What the exercise asks =
Leave out the pictures and retype everything else in the records below exactly.

**********

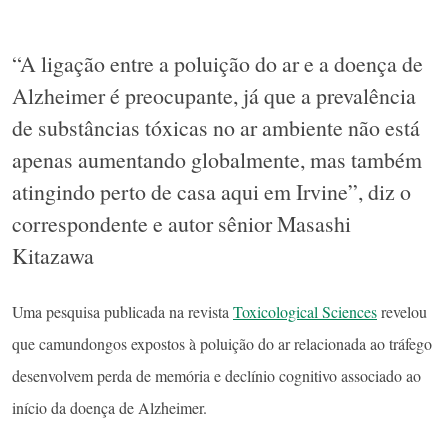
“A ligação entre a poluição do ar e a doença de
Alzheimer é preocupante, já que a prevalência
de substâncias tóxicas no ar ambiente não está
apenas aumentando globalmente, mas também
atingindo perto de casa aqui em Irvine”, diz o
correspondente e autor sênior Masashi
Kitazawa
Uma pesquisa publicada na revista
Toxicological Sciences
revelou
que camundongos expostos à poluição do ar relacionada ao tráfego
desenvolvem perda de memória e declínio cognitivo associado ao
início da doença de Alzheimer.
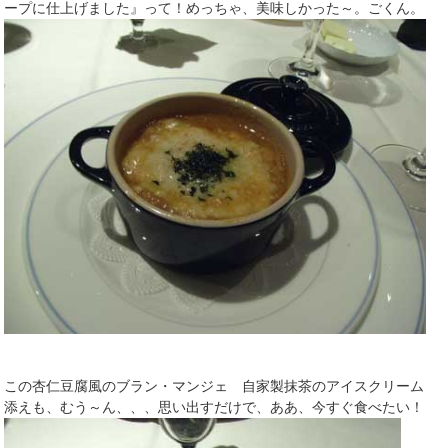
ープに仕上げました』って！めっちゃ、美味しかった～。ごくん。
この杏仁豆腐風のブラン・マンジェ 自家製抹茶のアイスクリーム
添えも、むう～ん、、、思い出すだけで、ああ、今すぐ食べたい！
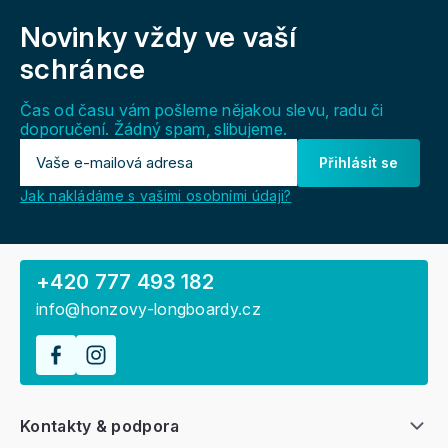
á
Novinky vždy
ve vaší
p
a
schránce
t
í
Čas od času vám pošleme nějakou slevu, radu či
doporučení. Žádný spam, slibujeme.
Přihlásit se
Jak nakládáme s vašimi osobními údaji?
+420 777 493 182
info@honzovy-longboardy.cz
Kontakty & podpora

**********

Output for this task =
“A ligação entre a poluição do ar e a doença de
Alzheimer é preocupante, já que a prevalência
de substâncias tóxicas no ar ambiente não está
apenas aumentando globalmente, mas também
atingindo perto de casa aqui em Irvine”, diz o
correspondente e autor sênior Masashi
Kitazawa
Uma pesquisa publicada na revista
Toxicological Sciences
revelou
que camundongos expostos à poluição do ar relacionada ao tráfego
desenvolvem perda de memória e declínio cognitivo associado ao
início da doença de Alzheimer.
ープに仕上げました』って！めっちゃ、美味しかった～。ごくん。
この杏仁豆腐風のブラン・マンジェ 自家製抹茶のアイスクリーム
添えも、むう～ん、、、思い出すだけで、ああ、今すぐ食べたい！
á
Novinky vždy
ve vaší
p
a
schránce
t
í
Čas od času vám pošleme nějakou slevu, radu či
doporučení. Žádný spam, slibujeme.
Přihlásit se
Jak nakládáme s vašimi osobními údaji?
+420 777 493 182
info@honzovy-longboardy.cz
Kontakty & podpora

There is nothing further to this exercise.